# About this task
Could you print the stretch of lines below from the one with "lucionar la ya conocida Convención de Juegos" through the one with "Атака ВСУ на Ялту 7 августа", exactly as they stand and without any pictures?

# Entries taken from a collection
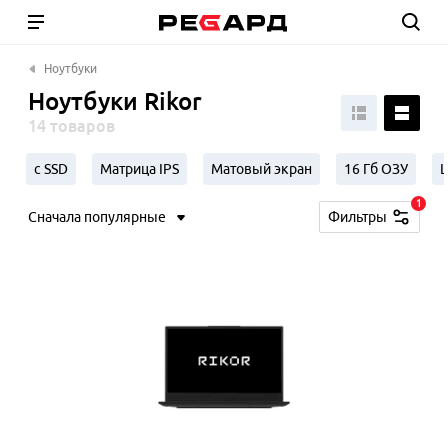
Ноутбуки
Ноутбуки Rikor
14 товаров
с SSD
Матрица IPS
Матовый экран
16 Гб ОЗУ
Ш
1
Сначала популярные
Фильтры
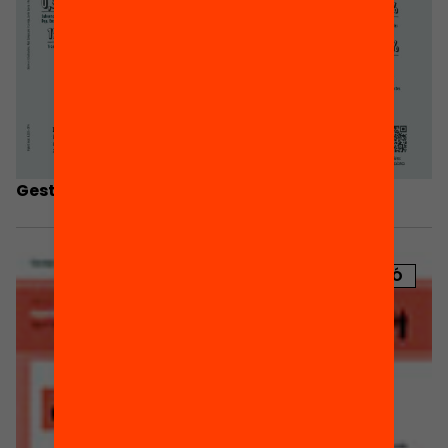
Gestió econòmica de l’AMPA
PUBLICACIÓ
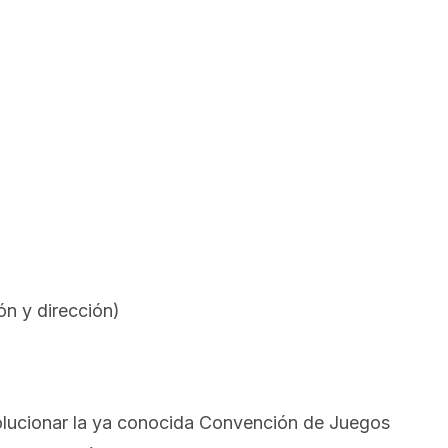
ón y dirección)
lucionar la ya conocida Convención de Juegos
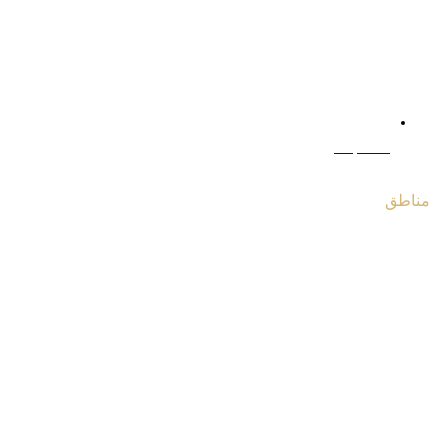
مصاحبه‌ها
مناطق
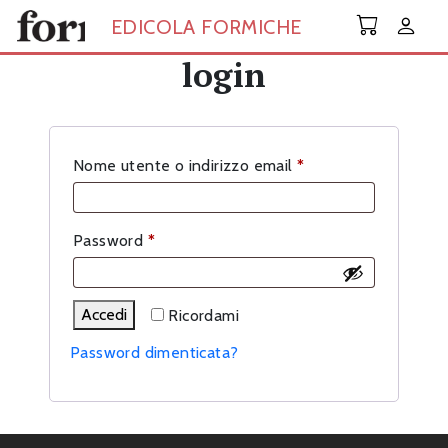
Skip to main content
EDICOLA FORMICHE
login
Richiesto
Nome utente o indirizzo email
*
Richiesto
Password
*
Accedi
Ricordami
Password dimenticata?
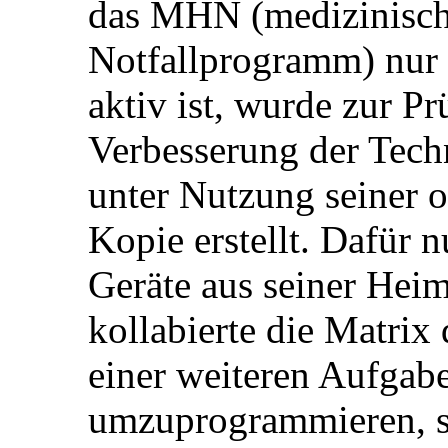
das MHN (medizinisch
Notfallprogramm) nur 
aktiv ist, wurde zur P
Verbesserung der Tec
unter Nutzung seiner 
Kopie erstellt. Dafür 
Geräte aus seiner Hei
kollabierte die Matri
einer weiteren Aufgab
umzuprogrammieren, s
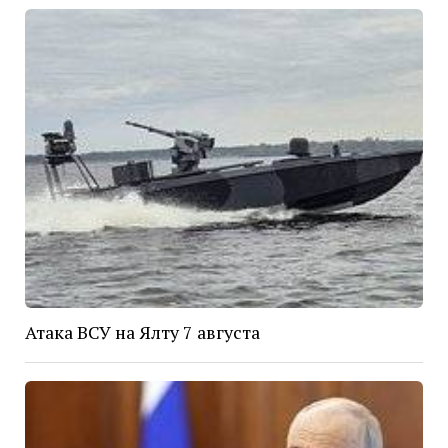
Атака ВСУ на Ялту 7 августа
==
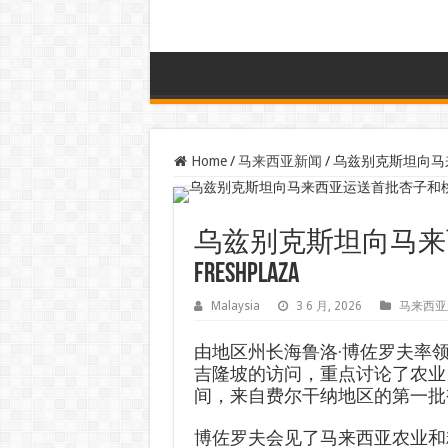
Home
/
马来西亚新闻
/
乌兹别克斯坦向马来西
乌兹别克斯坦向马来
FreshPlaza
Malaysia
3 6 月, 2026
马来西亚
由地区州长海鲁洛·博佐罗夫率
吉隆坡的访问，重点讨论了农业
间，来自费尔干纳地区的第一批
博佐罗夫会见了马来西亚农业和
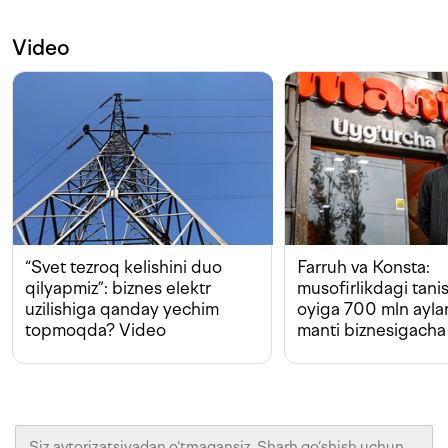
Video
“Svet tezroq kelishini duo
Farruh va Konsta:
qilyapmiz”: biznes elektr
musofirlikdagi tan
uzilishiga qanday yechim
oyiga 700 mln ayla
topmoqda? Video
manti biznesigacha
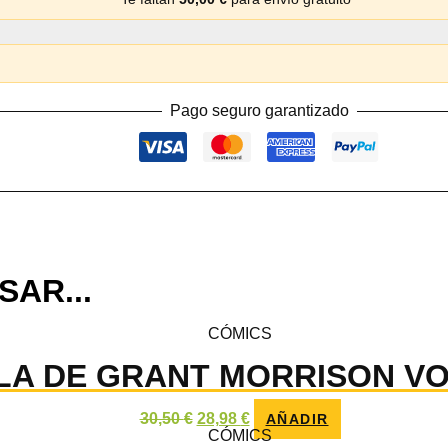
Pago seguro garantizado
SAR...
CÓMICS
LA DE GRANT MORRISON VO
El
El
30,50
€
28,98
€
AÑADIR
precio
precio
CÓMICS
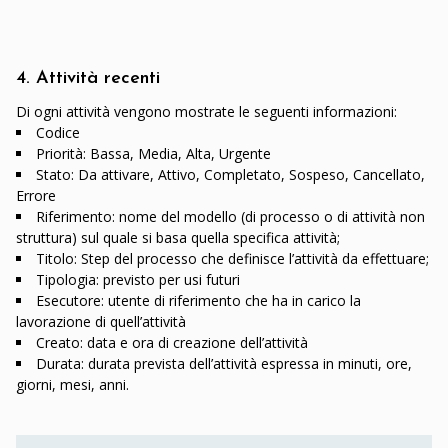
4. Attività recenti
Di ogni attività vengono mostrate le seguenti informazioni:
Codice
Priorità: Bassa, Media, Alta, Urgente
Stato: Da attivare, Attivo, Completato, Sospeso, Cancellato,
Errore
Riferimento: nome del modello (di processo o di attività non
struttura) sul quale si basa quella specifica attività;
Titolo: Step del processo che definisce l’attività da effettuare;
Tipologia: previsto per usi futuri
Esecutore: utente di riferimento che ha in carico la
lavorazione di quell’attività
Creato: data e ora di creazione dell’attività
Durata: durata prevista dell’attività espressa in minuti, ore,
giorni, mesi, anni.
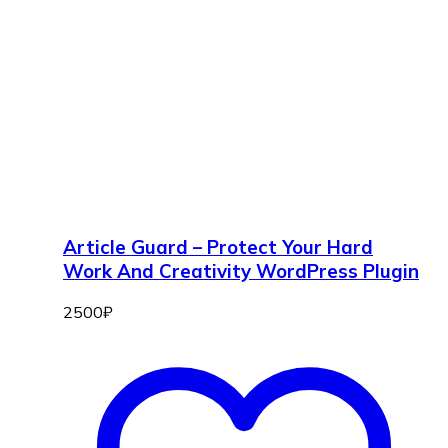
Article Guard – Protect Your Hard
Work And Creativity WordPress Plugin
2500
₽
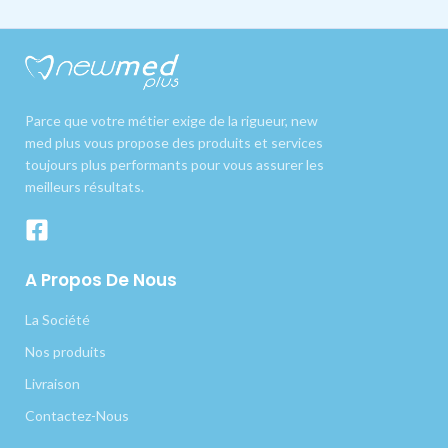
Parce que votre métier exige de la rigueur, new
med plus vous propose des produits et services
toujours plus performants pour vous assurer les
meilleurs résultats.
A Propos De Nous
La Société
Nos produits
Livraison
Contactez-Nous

# Answer
lucionar la ya conocida Convención de Juegos
مصاحبه‌ها
مناطق
Skip to main content
EDICOLA FORMICHE
login
Richiesto
Nome utente o indirizzo email
*
Richiesto
Password
*
Accedi
Ricordami
Password dimenticata?
das MHN (medizinisch
Notfallprogramm) nur 
aktiv ist, wurde zur P
Verbesserung der Tec
unter Nutzung seiner 
Kopie erstellt. Dafür 
Geräte aus seiner Hei
kollabierte die Matri
einer weiteren Aufgab
umzuprogrammieren, s
Атака ВСУ на Ялту 7 августа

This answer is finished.